Мы выбрали каждый себе по аппарату. Я дотронулся ладонью до темной стеклянной поверхности, и она зажглась, изобразив сенсорный пульт с большими сегментами. Экран тотчас ожил, и я к своему удивлению увидел Тассио Тассо, и иная жизнь в моей голове зажглась — ведь минуту назад я ничего об этом не знал.
— И правда, — проговорил я, — как же так, я приехал в Козлово, даже не зная о том, что я живу одновременно в нескольких жизнях. Я же размышлял о статьях, которые напишу, о том, что я нет такого места, то есть, издания, где бы я описал всё это — ибо в мире, который отсюда выглядит почти двумерным, нет потребностей ко всему этому.
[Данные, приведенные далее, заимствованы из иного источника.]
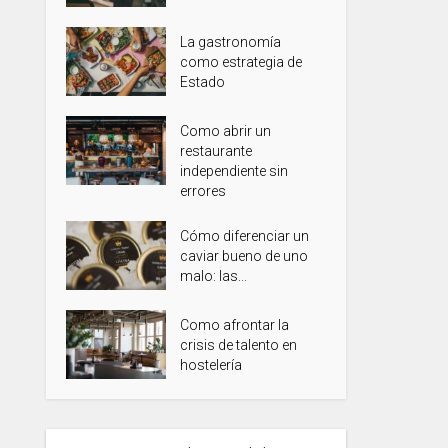
La gastronomía
como estrategia de
Estado
Como abrir un
restaurante
independiente sin
errores
Cómo diferenciar un
caviar bueno de uno
malo: las...
Como afrontar la
crisis de talento en
hostelería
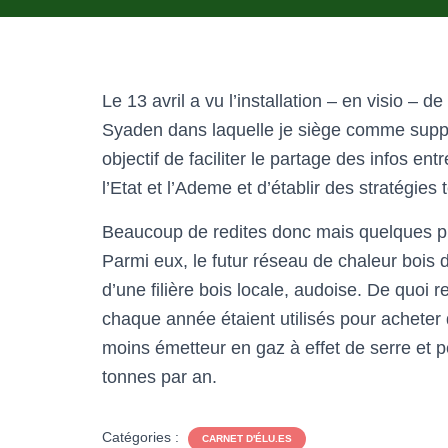
Le 13 avril a vu l’installation – en visio – 
Syaden dans laquelle je siège comme suppl
objectif de faciliter le partage des infos en
l’Etat et l’Ademe et d’établir des stratégie
Beaucoup de redites donc mais quelques pro
Parmi eux, le futur réseau de chaleur boi
d’une filière bois locale, audoise. De quoi r
chaque année étaient utilisés pour acheter d
moins émetteur en gaz à effet de serre et p
tonnes par an.
Catégories :
CARNET D'ÉLU.ES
Нет и не будет. И никто не виноват, просто так устроено. Если в правду не подливают немного лжи, то она никому не интересна.
— Здравствуйте, — обрадовался Тассио, — где же вы сейчас находитесь?
— Не знаю, — ответил я, — где-то далеко, где-то близко.
— Вы скоро прибудете в штаб? — спросил он. — Никто не знает, когда вас ждать. Морена собиралась на задание, но она хотела увидеть своего мужа до отправки.
Я икнул, понимая, что эта жизни идёт параллельно, и где тут основная линия?
Вместе с этим, я мог отметить, что каждый включил в своей аппарате что-то своё. Это происходило само по себе. И тут оставалось только догадываться, кем или чем являлись мои попутчики. По аналогии со мной, они могли жить и иную жизнь.
Может быть, каждый человек имеет на то право. Но в этом случае его жизнь прорывается лишь в виде коротких рецензий на трансляции — мы чаще всего почти не помним всего того, что снится. Между тем, точка входа в иную жизнь может быть расположена именно там. Переключение между личностями происходит плавно и незаметно. Никто не заподозрит. И верно — сколько люди живут, никто ничего не понял. Во всяком случае, в литературе никто ничего не описал.
— Правда, — сказал я, — я нахожусь там, сам не знаю где. Что ты посоветуешь, Тассио? Почему я живу и ничего не знаю. И это место. Нет, я его знаю. Я больше ничего не знаю.